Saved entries
☆ ☆ ☆

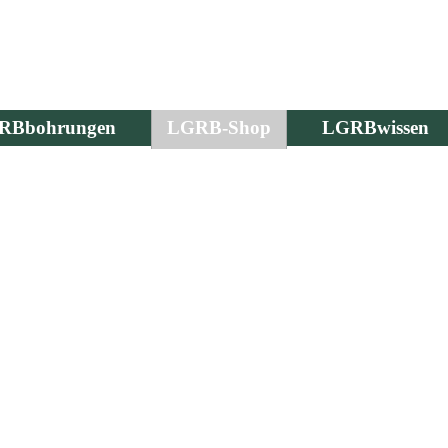
RBbohrungen
LGRB-Shop
LGRBwissen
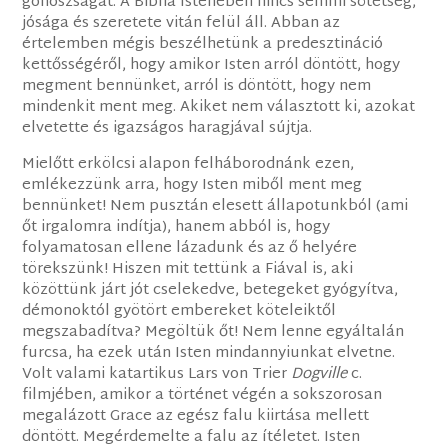
gonoszságát. A Biblia Istenében nincs semmi sötétség,
jósága és szeretete vitán felül áll. Abban az
értelemben mégis beszélhetünk a predesztináció
kettősségéről, hogy amikor Isten arról döntött, hogy
megment bennünket, arról is döntött, hogy nem
mindenkit ment meg. Akiket nem választott ki, azokat
elvetette és igazságos haragjával sújtja.
Mielőtt erkölcsi alapon felháborodnánk ezen,
emlékezzünk arra, hogy Isten miből ment meg
bennünket! Nem pusztán elesett állapotunkból (ami
őt irgalomra indítja), hanem abból is, hogy
folyamatosan ellene lázadunk és az ő helyére
törekszünk! Hiszen mit tettünk a Fiával is, aki
közöttünk járt jót cselekedve, betegeket gyógyítva,
démonoktól gyötört embereket köteleiktől
megszabadítva? Megöltük őt! Nem lenne egyáltalán
furcsa, ha ezek után Isten mindannyiunkat elvetne.
Volt valami katartikus Lars von Trier
Dogville
c.
filmjében, amikor a történet végén a sokszorosan
megalázott Grace az egész falu kiirtása mellett
döntött. Megérdemelte a falu az ítéletet. Isten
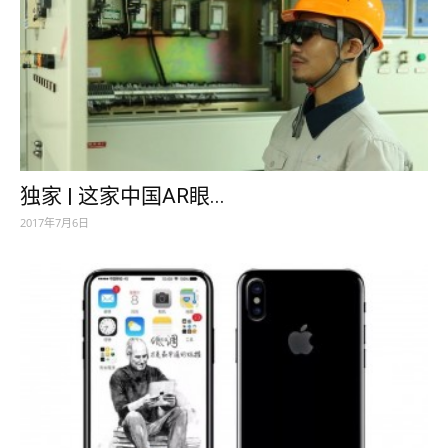
独家 | 这家中国AR眼...
2017年7月6日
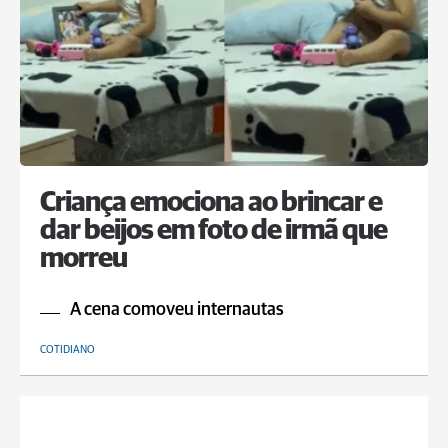
Criança emociona ao brincar e
dar beijos em foto de irmã que
morreu
A cena comoveu internautas
COTIDIANO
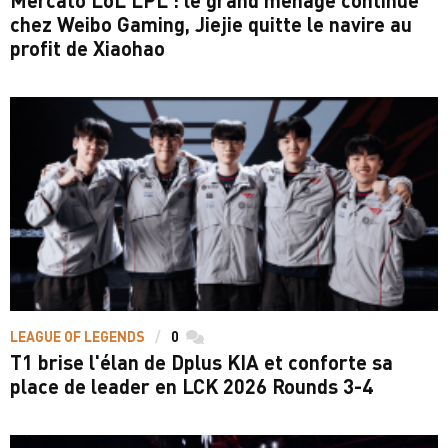
Mercato LoL LPL : le grand ménage continue
chez Weibo Gaming, Jiejie quitte le navire au
profit de Xiaohao
LEAGUE OF LEGENDS
0
commentaires
T1 brise l'élan de Dplus KIA et conforte sa
place de leader en LCK 2026 Rounds 3-4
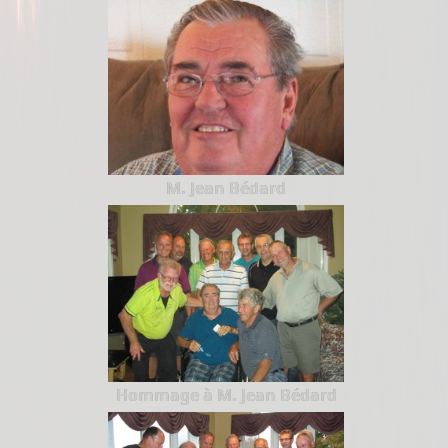
M. Jean Bédard
Hommage à M. Jean Bédard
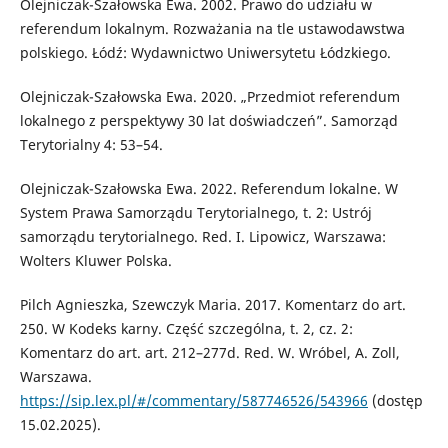
Olejniczak-Szałowska Ewa. 2002. Prawo do udziału w
referendum lokalnym. Rozważania na tle ustawodawstwa
polskiego. Łódź: Wydawnictwo Uniwersytetu Łódzkiego.
Olejniczak-Szałowska Ewa. 2020. „Przedmiot referendum
lokalnego z perspektywy 30 lat doświadczeń”. Samorząd
Terytorialny 4: 53–54.
Olejniczak-Szałowska Ewa. 2022. Referendum lokalne. W
System Prawa Samorządu Terytorialnego, t. 2: Ustrój
samorządu terytorialnego. Red. I. Lipowicz, Warszawa:
Wolters Kluwer Polska.
Pilch Agnieszka, Szewczyk Maria. 2017. Komentarz do art.
250. W Kodeks karny. Część szczególna, t. 2, cz. 2:
Komentarz do art. art. 212–277d. Red. W. Wróbel, A. Zoll,
Warszawa.
https://sip.lex.pl/#/commentary/587746526/543966
(dostęp
15.02.2025).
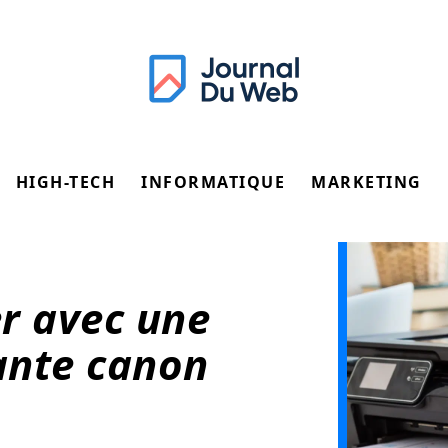
HIGH-TECH
INFORMATIQUE
MARKETING
r avec une
ante canon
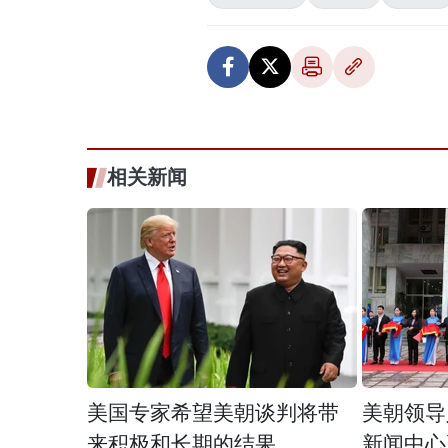
相关新闻
美国专家希望美朝谈判将带
美朝领导
来积极和长期的结果
新闻中心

☆ ☆ ☆

> **What you should do**
Output the records above exactly as written, but leave out the pictures.

> **Task answer**
RBbohrungen
LGRB-Shop
LGRBwissen
gonoszságát. A Biblia Istenében nincs semmi sötétség,
jósága és szeretete vitán felül áll. Abban az
értelemben mégis beszélhetünk a predesztináció
kettősségéről, hogy amikor Isten arról döntött, hogy
megment bennünket, arról is döntött, hogy nem
mindenkit ment meg. Akiket nem választott ki, azokat
elvetette és igazságos haragjával sújtja.
Mielőtt erkölcsi alapon felháborodnánk ezen,
emlékezzünk arra, hogy Isten miből ment meg
bennünket! Nem pusztán elesett állapotunkból (ami
őt irgalomra indítja), hanem abból is, hogy
folyamatosan ellene lázadunk és az ő helyére
törekszünk! Hiszen mit tettünk a Fiával is, aki
közöttünk járt jót cselekedve, betegeket gyógyítva,
démonoktól gyötört embereket köteleiktől
megszabadítva? Megöltük őt! Nem lenne egyáltalán
furcsa, ha ezek után Isten mindannyiunkat elvetne.
Volt valami katartikus Lars von Trier
Dogville
c.
filmjében, amikor a történet végén a sokszorosan
megalázott Grace az egész falu kiirtása mellett
döntött. Megérdemelte a falu az ítéletet. Isten
独家 | 这家中国AR眼...
2017年7月6日
Criança emociona ao brincar e
dar beijos em foto de irmã que
morreu
A cena comoveu internautas
COTIDIANO
Mercato LoL LPL : le grand ménage continue
chez Weibo Gaming, Jiejie quitte le navire au
profit de Xiaohao
LEAGUE OF LEGENDS
0
commentaires
T1 brise l'élan de Dplus KIA et conforte sa
place de leader en LCK 2026 Rounds 3-4
M. Jean Bédard
Hommage à M. Jean Bédard
Olejniczak-Szałowska Ewa. 2002. Prawo do udziału w
referendum lokalnym. Rozważania na tle ustawodawstwa
polskiego. Łódź: Wydawnictwo Uniwersytetu Łódzkiego.
Olejniczak-Szałowska Ewa. 2020. „Przedmiot referendum
lokalnego z perspektywy 30 lat doświadczeń”. Samorząd
Terytorialny 4: 53–54.
Olejniczak-Szałowska Ewa. 2022. Referendum lokalne. W
System Prawa Samorządu Terytorialnego, t. 2: Ustrój
samorządu terytorialnego. Red. I. Lipowicz, Warszawa:
Wolters Kluwer Polska.
Pilch Agnieszka, Szewczyk Maria. 2017. Komentarz do art.
250. W Kodeks karny. Część szczególna, t. 2, cz. 2:
Komentarz do art. art. 212–277d. Red. W. Wróbel, A. Zoll,
Warszawa.
https://sip.lex.pl/#/commentary/587746526/543966
(dostęp
15.02.2025).
HIGH-TECH
INFORMATIQUE
MARKETING
r avec une
ante canon
相关新闻
美国专家希望美朝谈判将带
美朝领导
来积极和长期的结果
新闻中心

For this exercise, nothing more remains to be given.